Who should use Little Cookier, and who should not?
Little Cookier is not a universal answer for every cookie-related task. It fits best when the workflow needs current-site permission on demand, local-first handling, and coordination with Beetle, QA, or internal systems. For one-off personal tasks with no workflow reuse, lighter tools may be more direct.
Who benefits most from Little Cookier?
Typical users include QA teams, internal tooling teams, engineers who need access to the current authenticated browser session, and operations or support roles working with systems like Beetle. These users care less about raw export ability and more about permission clarity, repeatability, and workflow stability.
Those are usually repeat-use scenarios, so consistency and lower error rates matter more than maximum breadth.
When might Little Cookier not be necessary?

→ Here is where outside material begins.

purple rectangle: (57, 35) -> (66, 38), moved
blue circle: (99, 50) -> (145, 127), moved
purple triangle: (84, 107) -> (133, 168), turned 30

If the task is a one-off personal debugging step, involves no coordination with other systems, and does not need a repeatable handoff flow, DevTools or a temporary script may be faster and simpler. Not every cookie task needs a product surface around it.

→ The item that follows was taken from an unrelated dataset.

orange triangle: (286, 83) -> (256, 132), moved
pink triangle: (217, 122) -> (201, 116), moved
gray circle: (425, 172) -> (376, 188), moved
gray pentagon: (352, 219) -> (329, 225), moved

That is why this is not a tool everyone should install by default. Being explicit about fit helps search users make a faster decision.
FAQ
Is Little Cookier the best fit for everyday personal cookie export?
Not necessarily. It is a better fit for controlled, repeatable workflows and system coordination than for every possible personal export task.
Why make a page about who should or should not use it?
Because many searches are really product-fit questions. Users want to know whether they are the intended audience before anything else.